▶ [WORK TO BE COMPLETED]:
Look through the material below. Copy each line that contains the string "Identify".

LISTED ENTRIES Block Start

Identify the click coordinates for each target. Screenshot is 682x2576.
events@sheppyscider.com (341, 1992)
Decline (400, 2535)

LISTED ENTRIES Block End
LISTED ENTRIES Block Start

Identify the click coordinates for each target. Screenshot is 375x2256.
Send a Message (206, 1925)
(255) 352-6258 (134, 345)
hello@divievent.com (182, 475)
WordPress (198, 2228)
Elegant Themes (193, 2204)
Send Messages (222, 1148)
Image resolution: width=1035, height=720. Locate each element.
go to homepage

LISTED ENTRIES Block End

▶ [TASK OUTPUT]:
Identify the click coordinates for each target. Screenshot is 682x2576.
Identify the click coordinates for each target. Screenshot is 375x2256.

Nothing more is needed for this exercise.